После своей первой поездки в Израиль одна из ведущих мировых модельеров для женщин Донна Каран сказала журналу Harper’s Bazaar: «Вы можете поверить, что нет другой такой хорошей еврейской девочки, как я?».
Диана фон Фюстенберг, до замужества – Диана Халфин. Мало кто знает, что мама основательницы модной империи – Лилиан Нахмияс, еврейка греческого происхождения, родила ее через несколько лет после освобождения из Освенцима. Будучи студенткой Женевского университета, Диана вышла замуж за австрийского принца Эгона фон Фюрстенберга. В 1970 г. она выпустила свою первую коллекцию одежды. В 1972 г. – создала свой бренд Diane Von Furstenberg. В 1974 г. она ввела в моду легендарное платье с запахом, которое вошло в Книгу рекордов Гиннеса.
Но особого рассказа заслуживает лучший мужской портной, одевающий американских президентов, Мартин Гринфилд (р. 1928 г.). Под рукавом его рубашки с запонками, подаренными госсекретарем Колином Пауэллом, скрыт номер A4406, вытатуированный на руке в первый день его пребывания в концлагере Освенцим.
Одежда стала судьбой мастера-портного Мартина Гринфилда, который пережил Холокост и снимал мерку с президентов в Белом доме для создания фирменных костюмов ручной работы.
В то время как я пишу эту книгу, Гринфилд продолжает работать по 6 дней в неделю на своей швейной фабрике в Бруклине, выступает с вдохновляющими речами и занимается общественной деятельностью.

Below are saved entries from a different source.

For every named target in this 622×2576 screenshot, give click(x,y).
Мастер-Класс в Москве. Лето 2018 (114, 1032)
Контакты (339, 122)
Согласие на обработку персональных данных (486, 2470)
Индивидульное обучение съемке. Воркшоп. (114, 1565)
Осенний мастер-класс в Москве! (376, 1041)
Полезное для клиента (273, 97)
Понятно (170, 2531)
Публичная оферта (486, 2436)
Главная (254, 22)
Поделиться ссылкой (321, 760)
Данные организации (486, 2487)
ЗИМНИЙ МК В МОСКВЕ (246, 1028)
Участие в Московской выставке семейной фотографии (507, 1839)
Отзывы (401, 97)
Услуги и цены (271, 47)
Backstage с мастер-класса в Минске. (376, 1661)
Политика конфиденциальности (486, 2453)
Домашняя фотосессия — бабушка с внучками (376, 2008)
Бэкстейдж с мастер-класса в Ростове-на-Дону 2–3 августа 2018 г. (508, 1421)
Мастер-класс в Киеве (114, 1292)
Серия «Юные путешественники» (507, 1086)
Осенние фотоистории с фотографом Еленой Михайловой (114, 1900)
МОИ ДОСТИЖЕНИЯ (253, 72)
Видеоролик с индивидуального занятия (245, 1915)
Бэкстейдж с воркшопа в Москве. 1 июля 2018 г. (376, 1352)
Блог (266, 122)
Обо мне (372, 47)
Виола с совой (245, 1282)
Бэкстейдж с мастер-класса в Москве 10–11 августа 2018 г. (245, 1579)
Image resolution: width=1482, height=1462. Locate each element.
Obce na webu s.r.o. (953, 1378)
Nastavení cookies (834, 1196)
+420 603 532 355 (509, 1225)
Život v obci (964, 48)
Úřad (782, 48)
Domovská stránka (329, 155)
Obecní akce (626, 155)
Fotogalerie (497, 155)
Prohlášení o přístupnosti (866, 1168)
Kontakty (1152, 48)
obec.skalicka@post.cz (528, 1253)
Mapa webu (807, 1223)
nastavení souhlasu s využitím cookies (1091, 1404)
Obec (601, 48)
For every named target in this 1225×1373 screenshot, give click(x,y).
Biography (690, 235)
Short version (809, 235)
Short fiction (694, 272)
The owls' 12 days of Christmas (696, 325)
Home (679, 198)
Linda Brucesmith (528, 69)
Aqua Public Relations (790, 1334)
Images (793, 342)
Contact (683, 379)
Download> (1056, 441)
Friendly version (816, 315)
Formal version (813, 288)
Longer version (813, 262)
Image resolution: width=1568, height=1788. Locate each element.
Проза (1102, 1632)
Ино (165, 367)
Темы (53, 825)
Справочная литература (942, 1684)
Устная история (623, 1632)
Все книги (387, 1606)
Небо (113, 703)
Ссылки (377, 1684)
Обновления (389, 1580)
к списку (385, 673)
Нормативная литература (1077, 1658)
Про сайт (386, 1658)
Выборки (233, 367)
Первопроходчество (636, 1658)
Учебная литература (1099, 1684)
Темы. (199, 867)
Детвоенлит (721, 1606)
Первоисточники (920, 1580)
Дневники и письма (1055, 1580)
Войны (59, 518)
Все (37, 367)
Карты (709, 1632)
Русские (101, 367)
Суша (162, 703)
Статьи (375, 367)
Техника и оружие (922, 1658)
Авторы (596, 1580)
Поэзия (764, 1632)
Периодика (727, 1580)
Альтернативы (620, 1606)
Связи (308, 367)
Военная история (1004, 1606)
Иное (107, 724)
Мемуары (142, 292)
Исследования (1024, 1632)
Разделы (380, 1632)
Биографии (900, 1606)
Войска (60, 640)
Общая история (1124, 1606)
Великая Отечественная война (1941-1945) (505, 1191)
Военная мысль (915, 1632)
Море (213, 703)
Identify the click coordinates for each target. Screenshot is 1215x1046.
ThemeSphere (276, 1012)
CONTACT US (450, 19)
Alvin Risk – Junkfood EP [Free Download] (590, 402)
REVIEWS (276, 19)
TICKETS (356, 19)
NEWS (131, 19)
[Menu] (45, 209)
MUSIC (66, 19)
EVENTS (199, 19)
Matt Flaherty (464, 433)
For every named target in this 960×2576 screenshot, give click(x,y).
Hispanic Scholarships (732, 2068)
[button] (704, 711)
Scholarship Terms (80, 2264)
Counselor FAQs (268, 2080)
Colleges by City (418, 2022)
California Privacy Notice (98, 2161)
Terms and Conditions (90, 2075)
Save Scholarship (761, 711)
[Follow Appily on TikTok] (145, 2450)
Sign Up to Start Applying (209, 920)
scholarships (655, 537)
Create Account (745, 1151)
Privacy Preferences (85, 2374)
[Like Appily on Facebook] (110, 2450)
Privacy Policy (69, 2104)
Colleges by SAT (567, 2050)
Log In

Семья Гринфилда происходит из Павлова, деревни в тогдашней Чехословакии. Вся она погибла в нацистских лагерях. Его отец, инженер, сказал ему в Освенциме: «Мы должны разделиться. Ты молод и силен. Самостоятельно ты выживешь. Ты должен чтить нашу память, оставшись в живых». И он выжил, обучившись в концлагере портняжному делу у уже обреченных на смерть старших.
Родственники привезли его в Америку в 1947 г., где Мартин начал работать мальчиком для поручений на фабрике, которая теперь принадлежит ему. За очень короткий срок он стал ее лучшим портным, которому было доверено шить костюмы для Дуайта Эйзенхауэра до и после его избрания хозяином Белого дома в 1952 г. Существует легенда, что Гринфилд оставлял в карманах костюмов Эйзенхауэра записки со своими мыслями по поводу внешней политики.
В числе его клиентов – президенты Обама и Клинтон, Пол Ньюман, Фрэнк Синатра, Леонардо Ди Каприо и звёзды баскетбола П. Юинг и Ш. О’Нил. Один из любимых клиентов Гринфилда – государственный секретарь США Колин Пауэлл.
В 2015 г. Гринфилд получил звание почетного доктора наук в Йешива-университете (Нью-Йорк). Президент университета Р. Джоэл в своем выступлении привел цитату из автобиографии Гринфилда «Мерка человека»: «Каждый человек совершенен. Я должен изготовить костюм, который помогает ему верить, что он может достичь своей мечты».
Гринфилд с гордостью отметил, что он «одевает представителей обеих политических партий». В прошлом портной создал несколько костюмов и для Дональда Трампа. «Одевать президентов – это большая честь. Я делаю так, чтобы одежда всегда украшала человека.»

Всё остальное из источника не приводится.